Ehemalige Olympiasieger und Weltmeister trafen sich mit Jugendlichen in Treptow. Ihre Mission: Sport soll verhindern, dass Jugendliche kriminell werden.

Sebastian Scholz
Hello Berlin. Edwin Moses schrieb sich am Mittag ins Gästebuch des Olympiastadions ein, anschließend fuhr er mit vielen anderen Sportlern nach Treptow.
Hello Berlin. Edwin Moses schrieb sich am Mittag ins Gästebuch des Olympiastadions ein, anschließend fuhr er mit vielen anderen...Foto: dpa

Es waren große Namen, die da am verregneten Nachmittag in der Turnhalle am Treptower Park vorbeischauten.
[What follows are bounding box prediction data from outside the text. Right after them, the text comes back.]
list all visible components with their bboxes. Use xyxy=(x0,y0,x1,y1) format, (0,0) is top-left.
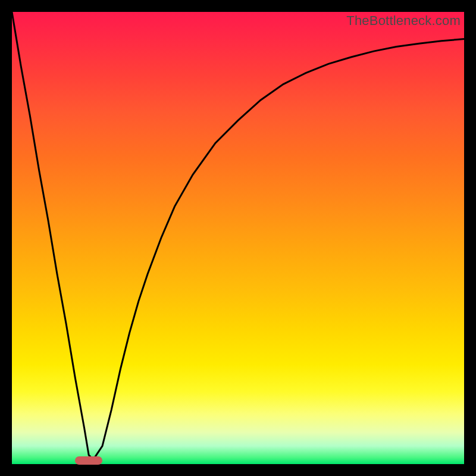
optimal-range-marker xyxy=(75,456,102,465)
curve-path xyxy=(12,12,464,459)
bottleneck-curve xyxy=(12,12,464,464)
chart-frame: TheBottleneck.com xyxy=(0,0,476,476)
plot-area: TheBottleneck.com xyxy=(12,12,464,464)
Hier in der Neuen Krugallee in Baumschulenweg erschien ein Ensemble aus Weltmeistern, Olympiasiegern und Rekordhaltern, sie waren zu Gast bei einem sozialen Boxprojekt. Ihre Mission ist diese: Sport soll verhindern, dass Jugendliche in die Kriminalität abrutschen.
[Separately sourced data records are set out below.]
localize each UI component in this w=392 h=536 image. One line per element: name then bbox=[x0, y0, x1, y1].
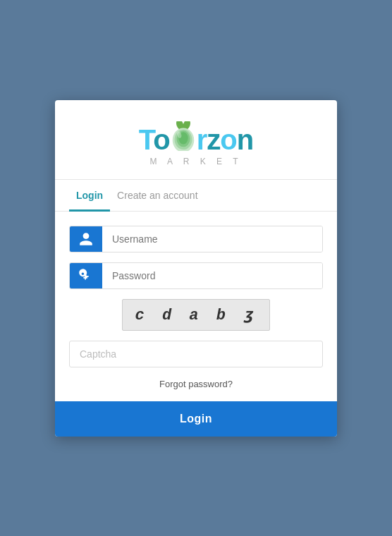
form-area: c d a b ʒ Forgot password? bbox=[55, 212, 337, 390]
tab-login[interactable]: Login bbox=[69, 180, 110, 212]
captcha-text: c d a b ʒ bbox=[122, 299, 271, 331]
login-button[interactable]: Login bbox=[55, 401, 337, 437]
tab-register[interactable]: Create an account bbox=[110, 180, 204, 212]
tabs: Login Create an account bbox=[55, 180, 337, 212]
username-input-group bbox=[69, 226, 323, 252]
logo-row: To rzon bbox=[139, 120, 253, 154]
password-input-group bbox=[69, 262, 323, 289]
forgot-password-link[interactable]: Forgot password? bbox=[69, 377, 323, 390]
user-icon bbox=[70, 226, 102, 252]
forgot-password-anchor[interactable]: Forgot password? bbox=[159, 379, 233, 389]
logo-text: To rzon bbox=[139, 120, 253, 154]
logo-onion-icon bbox=[170, 121, 197, 151]
logo-area: To rzon M A R K E T bbox=[55, 100, 337, 180]
login-card: To rzon M A R K E T Login Create an acco… bbox=[55, 100, 337, 437]
captcha-image: c d a b ʒ bbox=[69, 299, 323, 331]
key-icon bbox=[70, 263, 102, 288]
username-input[interactable] bbox=[102, 226, 322, 252]
password-input[interactable] bbox=[102, 263, 322, 288]
captcha-input[interactable] bbox=[69, 341, 323, 367]
logo-subtitle: M A R K E T bbox=[149, 157, 242, 166]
Unter den Besuchern in der Turnhalle war Edwin Moses, zwischen 1976 und ’83 viermaliger Weltrekordläufer über 400-Meter-Hürden. Moses ist Vorsitzender der Laureus World Sports Academy, die jährlich die sogenannten Sport-Oscars vergibt. Die Academy, bestehend aus ehemaligen Spitzensportlern, tagt derzeit in Berlin. Es geht um die Frage, wie Sport zur Lösung sozialer Probleme beitragen kann. Und als gutes Beispiel vorangehen soll das Sportprojekt „Kick im Boxring“, das vor zwei Jahren unter der Schirmherrschaft von Boxer Wladimir Klitschko ins Leben gerufen wurde. Da dieser sich jedoch auf seinen nächsten WM-Kampf vorbereitet, wurde er am Dienstag in Treptow einfach von seinem großen Bruder Witali vertreten.

Das Boxprojekt wird von der Sportjugend Berlin und dem Polizei-Sport-Verein organisiert und von der Laureus-Stiftung jährlich mit 80 000 Euro unterstützt. Es richtet sich an sozial benachteiligte Jugendliche, die mit schulischen Problemen, Arbeitslosigkeit oder Gewalt im Elternhaus zu kämpfen haben. Die kostenlosen Boxlehrgänge sind mit Kursen verbunden, in denen die 13- bis 18-Jährigen zu Themen wie Schulden, Drogen und drohender Kriminalität beraten werden. Über den Sport soll das Selbstwertgefühl gesteigert und den Jugendlichen so neue Perspektiven aufgezeigt werden. „Der Sport soll die Kinder von den Straßen holen. Durch den regelmäßigen Kontakt können wir bestimmte Regeln und Werte vermitteln“, sagte Boxtrainer Thomas Kuhle.

Neben Moses und Klitschko schauten noch 17 weitere Sportgrößen in der Treptower Sporthalle vorbei. Unter ihnen auch der US-Schwimmer Mark Spitz, der bei den Olympischen Spielen 1972 in München sieben Goldmedaillen gewann und dabei gleichzeitig in jeder Disziplin einen neuen Weltrekord aufstellte. Ebenfalls dabei war der fünffache Weltcupsieger im Ski-Abfahrtslauf, Franz Klammer aus Österreich, und der britische Zehnkämpfer Daley Thompson, der zwei Mal bei Olympia Gold holte.

Am Abend trafen sich die Sportlegenden schließlich bei einem Charity-Dinner in der Mercedes-Galerie Unter den Linden mit anderen Sportgrößen wie Boris Becker.